Cette arène largement inspirée de la Rome antique a été voulue par le président malgache. Située dans un quartier historique, elle suscite l’indignation des protecteurs du patrimoine.

Il a poussé à l’ombre du palais d’une reine, sur la piscine sacrée d’un roi, au sommet de la plus haute colline d’Antananarivo. Dédié à l’histoire de Madagascar, le «Colisée» du président Andry Rajoelina sème la discorde. Lorsque ce projet d’arène en béton largement inspirée de la Rome antique a été dévoilé il y a plus d’un an, personne n’y a vraiment prêté attention.
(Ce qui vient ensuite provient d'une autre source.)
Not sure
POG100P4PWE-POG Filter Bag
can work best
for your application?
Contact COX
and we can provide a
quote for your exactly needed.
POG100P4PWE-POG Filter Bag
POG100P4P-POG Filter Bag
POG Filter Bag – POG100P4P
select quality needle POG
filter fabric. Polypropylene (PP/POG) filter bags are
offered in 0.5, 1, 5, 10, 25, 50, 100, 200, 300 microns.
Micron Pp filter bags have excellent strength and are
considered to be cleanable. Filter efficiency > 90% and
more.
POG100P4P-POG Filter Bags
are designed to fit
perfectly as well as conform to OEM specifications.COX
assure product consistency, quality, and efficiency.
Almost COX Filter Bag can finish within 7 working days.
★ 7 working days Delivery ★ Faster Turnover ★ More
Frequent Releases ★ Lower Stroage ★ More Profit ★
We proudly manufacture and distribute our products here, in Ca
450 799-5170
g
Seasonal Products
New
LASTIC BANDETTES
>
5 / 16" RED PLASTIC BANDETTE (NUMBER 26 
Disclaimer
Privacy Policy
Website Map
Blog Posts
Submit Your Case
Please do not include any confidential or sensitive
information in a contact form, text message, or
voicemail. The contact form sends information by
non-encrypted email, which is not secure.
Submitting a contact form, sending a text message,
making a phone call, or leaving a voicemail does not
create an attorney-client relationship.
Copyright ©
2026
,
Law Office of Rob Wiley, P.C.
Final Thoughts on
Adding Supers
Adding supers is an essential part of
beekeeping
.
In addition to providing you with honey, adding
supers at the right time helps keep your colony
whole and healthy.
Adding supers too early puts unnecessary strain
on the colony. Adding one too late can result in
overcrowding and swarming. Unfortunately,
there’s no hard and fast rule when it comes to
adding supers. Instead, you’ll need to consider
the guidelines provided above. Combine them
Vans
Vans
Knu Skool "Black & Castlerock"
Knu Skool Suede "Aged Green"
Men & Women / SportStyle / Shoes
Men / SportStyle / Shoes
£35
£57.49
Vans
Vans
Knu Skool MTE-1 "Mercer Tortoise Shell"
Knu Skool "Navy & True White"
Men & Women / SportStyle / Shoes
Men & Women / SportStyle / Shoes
Il s’agissait alors, en vue du 60e anniversaire de l’indépendance de l’ex-colonie française cette année, de bâtir une enceinte destinée à «accueillir un spectacle pour traiter l’histoire de notre pays de manière éducative, populaire et culturelle» , selon la ministre de la Culture, Lalatiana Rakotondrazafy.

Mais au fur et à mesure qu’il sortait de terre, ce bâtiment nommé «Masoandro» - soleil en malgache - a fait froncer de nombreux sourcils. Et à la veille des célébrations du 26 juin, il est devenu l’objet de toutes les critiques. À commencer par celles des descendants des souverains malgaches qui ont trôné sur le site historique du palais de la reine de Manjakamiadana, du XVIIe siècle jusqu’à l’annexion de la Grande île en 1896. «On pensait qu’il ne s’agirait que de simples décorations accessoires» , note Christian Raoelina, un des petits-fils du frère de la reine Ranavalona III. «Notre étonnement en voyant la hauteur de la construction n’en a été que plus grand , ajoute-t-il, on n’avait pas compris que ces travaux allaient apporter de grands changements dans le paysage du palais» .

Une menace pour le classement Unesco

L’association des Amis du patrimoine de Madagascar (APM) s’est elle aussi émue de la forme du «Colisée». « Il apparaît de façon évidente que, outre son incongruité, cette structure n’a rien à voir avec l’architecture initiale du site, ni avec l’histoire de Madagascar, encore moins avec sa culture» , s’est-elle indignée. La construction est d’autant plus malvenue, a ajouté l’APM, qu’elle menace le classement de la haute-ville d’Antananarivo au patrimoine mondial de l’Unesco.

Dans un courrier, l’Organisation des Nations unies pour l’éducation, la science et la culture (Unesco) s’était émue en février de l’impact du projet sur «la valeur universelle exceptionnelle» de la capitale. L’opposition elle aussi a tiré à boulets rouges contre l’arène présidentielle, en dénonçant le «massacre» d’une «place sacrée» et d’un «symbole historique» du pays. Mis en cause de toutes parts, le président Rajoelina a riposté en accusant les détracteurs de son arène - il réfute le terme de «Colisée» - d’être «de mauvaise foi» .

Un emplacement «sacré»

«L’appel d’offres a été lancé des mois d’août à septembre l’année dernière et est paru dans les journaux les plus lus du pays (...) pendant toute une semaine» , a-t-il lancé fin mai à la télévision à tous les «surpris». «Les descendants des monarques à Madagascar n’ont plus aucun pouvoir» , lui a rétorqué aussi sec Christian Raoelina, «mais en tant qu’héritiers propriétaires des tombeaux royaux, nous méritions d’être consultés» . D’autant plus, insiste-t-il, que le «Colisée» a été érigé «dans un emplacement sacré» .

«Le rôle de l’Etat est de sauvegarder, de réhabiliter, d’entretenir le patrimoine du passé, mais non pas de le défigurer ou de le piétiner par de nouvelles constructions» , a renchéri l’artiste plasticien Jean Andrianaivo Ravelona. Président de l’Académie malgache, le Pr Raymond Ranjeva a proposé une concertation nationale sur le sujet. «On doit admettre que cette construction, en l’état actuel des choses, divise la nation» , a-t-il regretté.

«Est-ce qu’on veut restaurer nos fiertés nationales oui ou non?» , a plaidé Andry Rajoelina, dont l’arène doit permettre d’offrir à tous les visiteurs du palais royal des spectacles retraçant l’histoire et le quotidien des anciens souverains de la Grande île. Son projet - d’un coût estimé à 1,4 million d’euros «financé par le seul budget de l’État» , insiste le gouvernement - doit drainer 300.000 à 500 000 visiteurs vers le palais de la reine de Manjakamiadana, a-t-il assuré.